On the topic of transportation, Ness noted that the city updates its comprehensive plan every five years. He said the city plans to extend 18th Avenue off Broadway to connect to Jefferson Street. It may also consider extending 12th Avenue East so it connects with the new road to the new elementary school, 10th Avenue East.

Ness said that traffic counts reflect Alexandria's growth - 18,600 vehicles travel North Nokomis on a daily basis. He said the city may have to look at adding more lanes.

Right now, the city is having a tough time keeping up with costs of maintaining streets, Ness said. The city should be putting aside $300,000 a year but because of budget constraints, it had to adopt a "Band-Aid approach" of setting aside just $100,000, he said.

Batesole said that transportation is a real challenge for the city. He noted that there are only two routes going through the east side of the city, three routes to the west and just one, the freeway, to the south. He said that future growth will bring transportation bottlenecks.

The city needs to look 30 years out in planning transportation projects, Batesole said. He added that the city does a good job in keeping streets in good shape but that long-range planning is the challenge.

The forum wrapped up by posing a simple question to the candidates: Why should people vote for them?

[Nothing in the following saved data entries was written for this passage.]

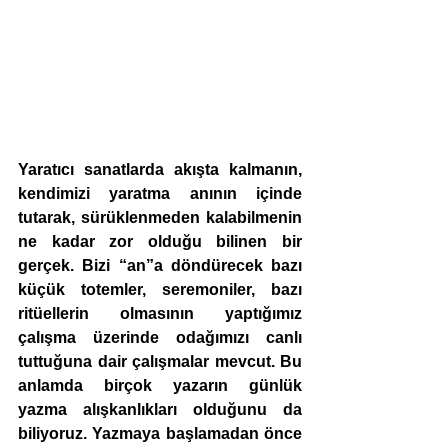
Yaratıcı sanatlarda akışta kalmanın, 
kendimizi yaratma anının içinde 
tutarak, sürüklenmeden kalabilmenin 
ne kadar zor olduğu bilinen bir 
gerçek. Bizi “an”a döndürecek bazı 
küçük totemler, seremoniler, bazı 
ritüellerin olmasının yaptığımız 
çalışma üzerinde odağımızı canlı 
tuttuğuna dair çalışmalar mevcut. Bu 
anlamda birçok yazarın günlük 
yazma alışkanlıkları olduğunu da 
biliyoruz. Yazmaya başlamadan önce 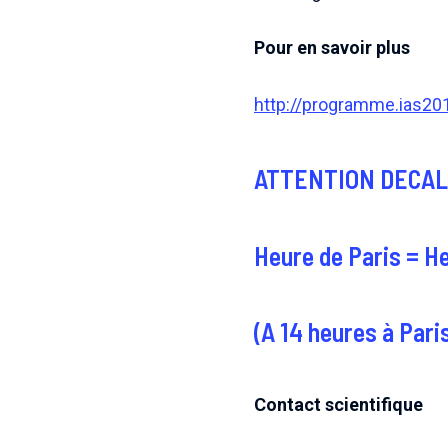
Pour en savoir plus
http://programme.ias20
ATTENTION DECAL
Heure de Paris = H
(A 14 heures à Paris
Contact scientifique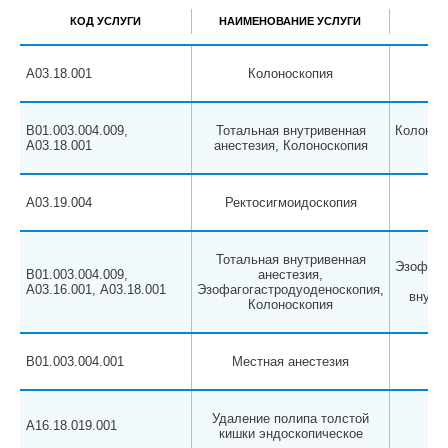
КОД УСЛУГИ
НАИМЕНОВАНИЕ УСЛУГИ
A03.18.001
Колоноскопия
B01.003.004.009,
Тотальная внутривенная
Колонос
A03.18.001
анестезия, Колоноскопия
A03.19.004
Ректосигмоидоскопия
Тотальная внутривенная
Эзофаго
B01.003.004.009,
анестезия,
+ 
А03.16.001, A03.18.001
Эзофагогастродуоденоскопия,
внутр
Колоноскопия
B01.003.004.001
Местная анестезия
Удаление полипа толстой
A16.18.019.001
кишки эндоскопическое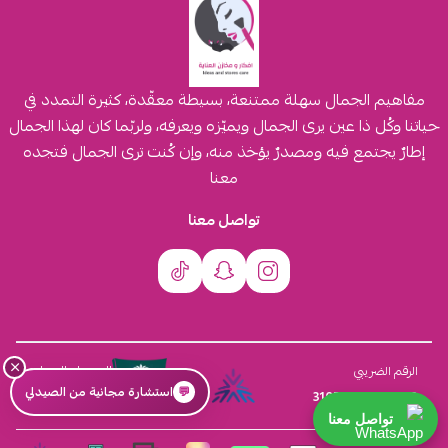
مفاهيم الجمال سهلة ممتنعة، بسيطة معقّدة، كثيرة التمدد في
حياتنا وكُل ذا عين يرى الجمال ويميّزه ويعرفه، ولربّما كان لهذا الجمال
إطارٌ يجتمع فيه ومصدرٌ يؤخذ منه، وإن كُنت ترى الجمال فتجده
معنا
تواصل معنا
×
السجل التجاري
الرقم الضريبي
💬
استشارة مجانية من الصيدلي
4030431116
310555259800003
تواصل معنا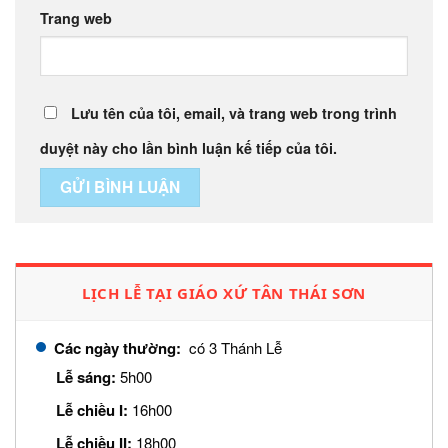
Trang web
Lưu tên của tôi, email, và trang web trong trình
duyệt này cho lần bình luận kế tiếp của tôi.
LỊCH LỄ TẠI GIÁO XỨ TÂN THÁI SƠN
Các ngày thường:
có 3 Thánh Lễ
Lễ sáng:
5h00
Lễ chiều I:
16h00
Lễ chiều II:
18h00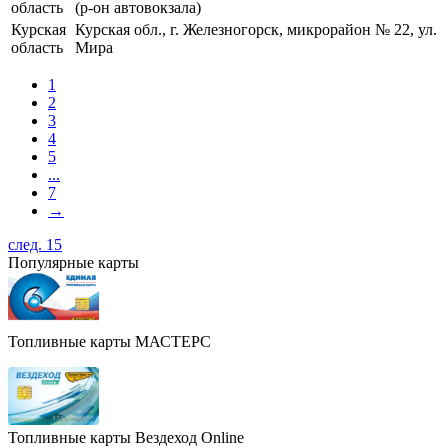
область
(р-он автовокзала)
Курская
Курская обл., г. Железногорск, микрорайон № 22, ул.
область
Мира
1
2
3
4
5
...
7
→
след. 15
Популярные карты
Топливные карты МАСТЕРС
Топливные карты Вездеход Online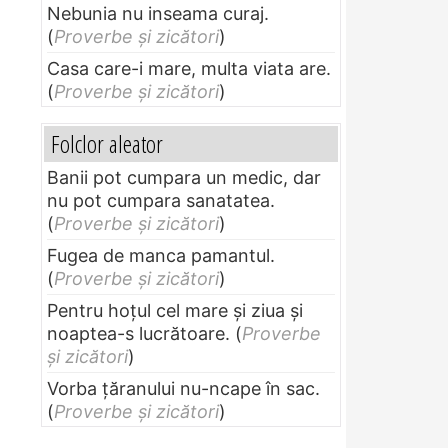
Nebunia nu inseama curaj.
(
Proverbe și zicători
)
Casa care-i mare, multa viata are.
(
Proverbe și zicători
)
Folclor aleator
Banii pot cumpara un medic, dar
nu pot cumpara sanatatea.
(
Proverbe și zicători
)
Fugea de manca pamantul.
(
Proverbe și zicători
)
Pentru hoţul cel mare şi ziua şi
noaptea-s lucrătoare.
(
Proverbe
și zicători
)
Vorba ţăranului nu-ncape în sac.
(
Proverbe și zicători
)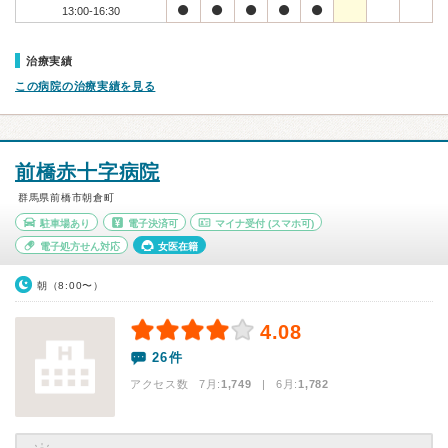
13:00-16:30
治療実績
この病院の治療実績を見る
前橋赤十字病院
群馬県前橋市朝倉町
駐車場あり
電子決済可
マイナ受付
(スマホ可)
電子処方せん対応
女医在籍
朝（8:00〜）
4.08
26件
アクセス数 7月:
1,749
| 6月:
1,782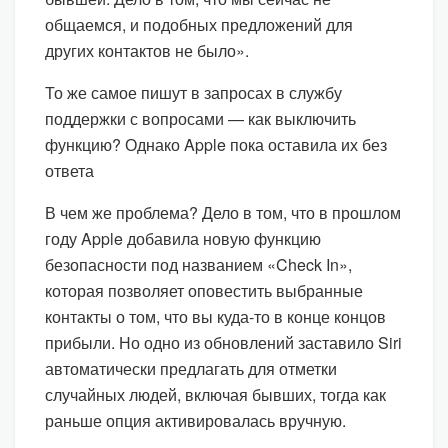
общаемся, и подобных предложений для
других контактов не было».
То же самое пишут в запросах в службу
поддержки с вопросами — как выключить
функцию? Однако Apple пока оставила их без
ответа
В чем же проблема? Дело в том, что в прошлом
году Apple добавила новую функцию
безопасности под названием «Check In»,
которая позволяет оповестить выбранные
контакты о том, что вы куда-то в конце концов
прибыли. Но одно из обновлений заставило Siri
автоматически предлагать для отметки
случайных людей, включая бывших, тогда как
раньше опция активировалась вручную.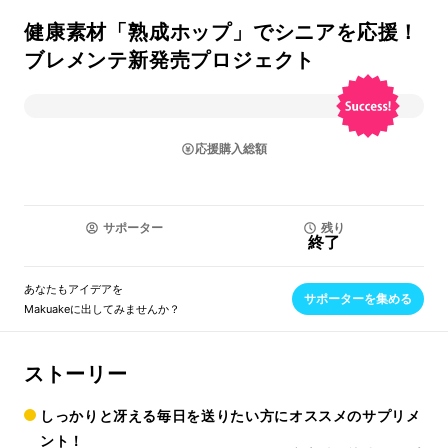
健康素材「熟成ホップ」でシニアを応援！
ブレメンテ新発売プロジェクト
応援購入総額
サポーター
残り
終了
あなたもアイデアを
サポーターを集める
Makuakeに出してみませんか？
ストーリー
しっかりと冴える毎日を送りたい方にオススメのサプリメ
ント！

Batesole said that by running for mayor his intention wasn't to knock Alexandria. He said it's a well-managed town. By voting for him, Batesole said residents would build a future.

He said that his experience as an executive with Rockwell International with controlling costs, scheduling and long-range planning give him the credentials to serve as mayor.

"We need to look at the future more than we have," Batesole said. "It's a matter of making Alexandria better."

Batesole said the city is like a multi-million dollar corporation with the council and mayor serving as executives.

Ness said he agreed with Batesole about Alexandria's many attributes. He said that his eight years as mayor provide the kind of experience the city needs to take it through challenging times - such as what happened last year when the state Legislature made unexpected cuts in local government aid.

Ness said that his CPA background has given him a full understanding of the city's complex financial workings.

Ness said his goal is to engage the people of Alexandria in a consensus-style government that is supported by excellent staff who help plan the city's future.